Model Size and the Scaling Debate
The AI industry has been on a trajectory of increasing model size since 2018. BERT (2018) had 340 million parameters. GPT-2 (2019) had 1.5 billion. GPT-3 (2020) had 175 billion. The trend continued with models estimated to exceed a trillion parameters.
Scaling laws, published by OpenAI in 2020, showed that model performance improves as a smooth power law of parameter count, data size, and compute budget.
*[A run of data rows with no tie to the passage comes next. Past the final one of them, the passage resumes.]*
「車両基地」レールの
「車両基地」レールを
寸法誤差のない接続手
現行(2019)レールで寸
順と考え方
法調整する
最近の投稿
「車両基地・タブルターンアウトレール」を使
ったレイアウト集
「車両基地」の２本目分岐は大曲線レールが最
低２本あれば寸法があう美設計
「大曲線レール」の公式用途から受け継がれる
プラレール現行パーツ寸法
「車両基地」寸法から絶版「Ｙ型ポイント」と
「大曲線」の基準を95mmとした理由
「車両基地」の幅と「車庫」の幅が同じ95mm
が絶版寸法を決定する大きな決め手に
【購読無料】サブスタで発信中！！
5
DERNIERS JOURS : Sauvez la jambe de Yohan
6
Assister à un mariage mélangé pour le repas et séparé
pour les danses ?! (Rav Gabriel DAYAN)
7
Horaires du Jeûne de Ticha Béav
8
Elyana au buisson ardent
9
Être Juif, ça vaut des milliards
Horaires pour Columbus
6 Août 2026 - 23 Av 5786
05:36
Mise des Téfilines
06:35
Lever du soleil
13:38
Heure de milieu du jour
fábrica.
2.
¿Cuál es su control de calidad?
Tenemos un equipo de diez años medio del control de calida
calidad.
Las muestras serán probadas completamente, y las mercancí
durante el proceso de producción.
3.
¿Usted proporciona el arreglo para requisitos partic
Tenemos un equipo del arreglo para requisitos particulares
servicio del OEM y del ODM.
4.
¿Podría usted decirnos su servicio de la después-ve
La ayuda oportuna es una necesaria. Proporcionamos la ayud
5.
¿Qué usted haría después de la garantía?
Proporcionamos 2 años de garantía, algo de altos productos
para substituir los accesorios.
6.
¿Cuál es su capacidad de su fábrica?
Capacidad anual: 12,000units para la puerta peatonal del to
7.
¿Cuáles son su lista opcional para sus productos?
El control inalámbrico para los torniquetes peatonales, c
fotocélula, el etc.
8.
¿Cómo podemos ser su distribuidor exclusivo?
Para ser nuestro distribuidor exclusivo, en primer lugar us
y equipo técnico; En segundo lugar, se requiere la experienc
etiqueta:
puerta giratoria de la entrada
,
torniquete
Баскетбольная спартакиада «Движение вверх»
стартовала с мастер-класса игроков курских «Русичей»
This mathematical relationship gives researchers a way to predict how much better a larger model will be, and the predictions have held up remarkably well.
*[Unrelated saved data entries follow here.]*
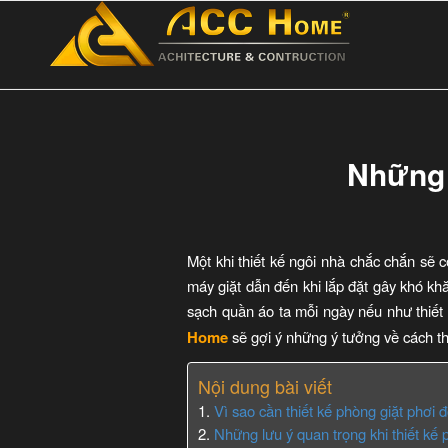
Những 
Một khi thiết kế ngôi nhà chắc chắn sẽ 
máy giặt dẫn đến khi lắp đặt gây khó k
sạch quần áo ta mỗi ngày nếu như thiết 
Home
sẽ gợi ý những ý tưởng về cách th
Nội dung bài viết
Vì sao cần thiết kế phòng giặt phơi 
Những lưu ý quan trọng khi thiết kế 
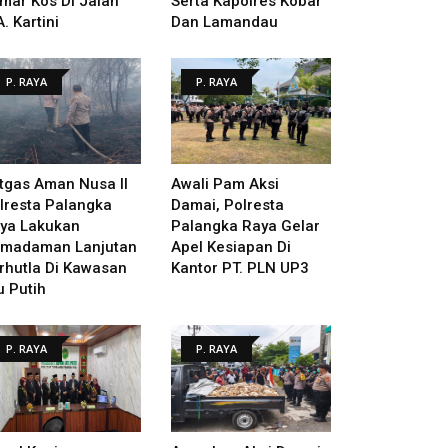
mar Kos Di Jalan
Serta Kapolres Kobar
A. Kartini
Dan Lamandau
P. RAYA
P. RAYA
tgas Aman Nusa II
Awali Pam Aksi
lresta Palangka
Damai, Polresta
ya Lakukan
Palangka Raya Gelar
madaman Lanjutan
Apel Kesiapan Di
rhutla Di Kawasan
Kantor PT. PLN UP3
u Putih
P. RAYA
P. RAYA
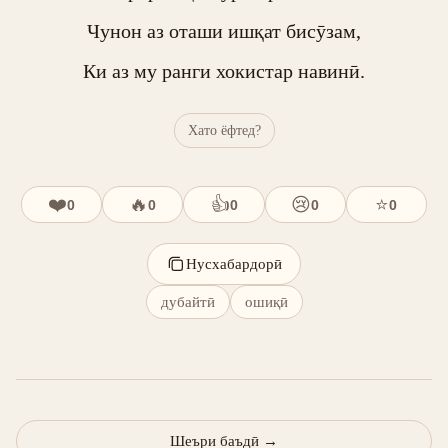
Чунон аз оташи ишқат бисӯзам,

Ки аз му ранги хокистар навинӣ.
Хато ёфтед?
❤️
🔥
👍
😢
⭐
0
0
0
0
0
Нусхабардорӣ
дубайтӣ
ошиқӣ
Шеъри баъдӣ
→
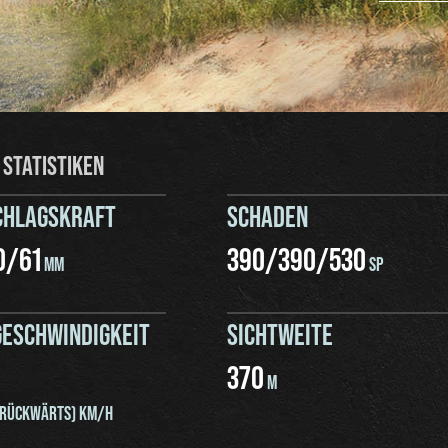
 STATISTIKEN
CHLAGSKRAFT
SCHADEN
0
/
61
390
/
390
/
530
MM
SP
ESCHWINDIGKEIT
SICHTWEITE
370
M
RÜCKWÄRTS) KM/H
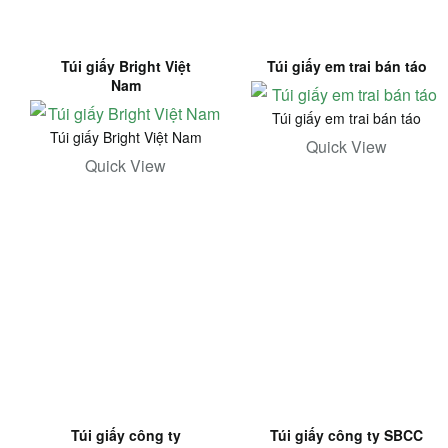
Túi giấy Bright Việt
Túi giấy em trai bán táo
Nam
Túi giấy em trai bán táo
Túi giấy Bright Việt Nam
Quick View
Quick View
Túi giấy công ty
Túi giấy công ty SBCC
But scaling is not free. Training GPT-3 cost an estimated $4.6 million in compute. GPT-4 reportedly cost over $100 million. The energy consumption is substantial: training a single large model can produce as much carbon dioxide as five cars over their entire lifetimes, though the number varies widely depending on the data center's energy source.
Some researchers argue that scaling will eventually produce AGI, because the scaling laws show no sign of plateauing. Others argue that bigger models are hitting diminishing returns on benchmark tasks, and that fundamentally new architectures or training methods will be needed for the next leap in capability. Both sides have evidence, and the question is not yet settled.
An AI model is a mathematical function with trainable parameters. The architecture defines the structure, the parameters hold the learned knowledge, and training adjusts those parameters to minimize errors on specific tasks. Modern practice favors large pre-trained models that are fine-tuned for specific applications, and the trend toward larger models continues despite growing costs.